Disaster Recovery for Streaming Workloads¶

🌊 Real-Time Resilience Ensure continuous operation of streaming analytics pipelines with geo-DR, high availability, and automatic failover capabilities.

📋 Table of Contents¶

Streaming DR Architecture
Event Hubs Geo-DR
Stream Analytics High Availability
Failover Procedures
State Management and Recovery
Testing and Validation

Streaming DR Architecture¶

Reference Architecture¶

graph TB
    P[Producers] -->|Events| EH1[Event Hub Primary]
    EH1 -.->|Geo-DR Metadata| EH2[Event Hub Secondary]
    EH1 -->|Events| SA1[Stream Analytics Primary]
    EH2 -.->|Standby| SA2[Stream Analytics Secondary]

    SA1 -->|Output| OUT1[Primary Outputs]
    SA2 -.->|Standby| OUT2[Secondary Outputs]

    SA1 -->|Checkpoints| ST1[Storage Primary]
    SA2 -.->|Replicated| ST2[Storage Secondary]

    subgraph Primary Region
        EH1
        SA1
        OUT1
        ST1
    end

    subgraph Secondary Region
        EH2
        SA2
        OUT2
        ST2
    end

Availability Targets¶

Component	SLA	RTO Target	RPO Target	Failover Type
Event Hubs Geo-DR	99.9%	5-15 min	0 (metadata only)	Manual
Event Hubs Standard	99.95%	N/A	Real-time	N/A
Stream Analytics	99.9%	15-30 min	5-15 min	Manual
Storage (GRS)	99.99%	1-2 hours	15 min	Microsoft-initiated

Event Hubs Geo-DR¶

Geo-DR Configuration¶

Create Geo-DR Pairing¶

# Create primary Event Hubs namespace
az eventhubs namespace create \
    --resource-group rg-streaming-primary \
    --name eventhub-primary \
    --location eastus \
    --sku Standard \
    --capacity 2

# Create secondary Event Hubs namespace
az eventhubs namespace create \
    --resource-group rg-streaming-secondary \
    --name eventhub-secondary \
    --location westus \
    --sku Standard \
    --capacity 2

# Create Geo-DR pairing (alias)
az eventhubs georecovery-alias set \
    --resource-group rg-streaming-primary \
    --namespace-name eventhub-primary \
    --alias eventhub-dr-alias \
    --partner-namespace "/subscriptions/{sub-id}/resourceGroups/rg-streaming-secondary/providers/Microsoft.EventHub/namespaces/eventhub-secondary"

# Verify pairing status
az eventhubs georecovery-alias show \
    --resource-group rg-streaming-primary \
    --namespace-name eventhub-primary \
    --alias eventhub-dr-alias \
    --query '{role:role, partnerNamespace:partnerNamespace, provisioningState:provisioningState}'

Producer Configuration for Geo-DR¶

from azure.eventhub import EventHubProducerClient, EventData

# Use alias endpoint (automatically routes to active namespace)
ALIAS_CONNECTION_STRING = "Endpoint=sb://eventhub-dr-alias.servicebus.windows.net/..."

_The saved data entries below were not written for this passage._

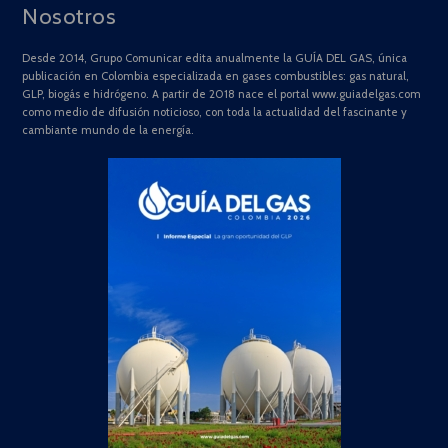
Nosotros
Desde 2014, Grupo Comunicar edita anualmente la GUÍA DEL GAS, única
publicación en Colombia especializada en gases combustibles: gas natural,
GLP, biogás e hidrógeno. A partir de 2018 nace el portal www.guiadelgas.com
como medio de difusión noticioso, con toda la actualidad del fascinante y
cambiante mundo de la energía.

producer = EventHubProducerClient.from_connection_string(
    conn_str=ALIAS_CONNECTION_STRING,
    eventhub_name="telemetry"
)

# Implement retry logic for transient failures
from azure.core.exceptions import ServiceBusError
from tenacity import retry, stop_after_attempt, wait_exponential

@retry(
    stop=stop_after_attempt(5),
    wait=wait_exponential(multiplier=1, min=2, max=60)
)
async def send_event_with_retry(event_data):
    """Send event with automatic retry"""
    async with producer:
        batch = producer.create_batch()
        batch.add(EventData(event_data))
        await producer.send_batch(batch)

Consumer Configuration for Geo-DR¶

from azure.eventhub import EventHubConsumerClient
from azure.eventhub.extensions.checkpointstoreblobaio import BlobCheckpointStore

# Use alias for consumer as well
consumer = EventHubConsumerClient.from_connection_string(
    conn_str=ALIAS_CONNECTION_STRING,
    consumer_group="$Default",
    eventhub_name="telemetry",
    checkpoint_store=BlobCheckpointStore.from_connection_string(
        conn_str=STORAGE_CONNECTION_STRING,
        container_name="checkpoints"
    )
)

async def on_event(partition_context, event):
    """Process events with checkpointing"""
    try:
        # Process event
        await process_telemetry(event.body_as_str())

        # Checkpoint every 100 events
        if int(event.sequence_number) % 100 == 0:
            await partition_context.update_checkpoint(event)

    except Exception as e:
        # Log error but continue processing
        print(f"Error processing event: {e}")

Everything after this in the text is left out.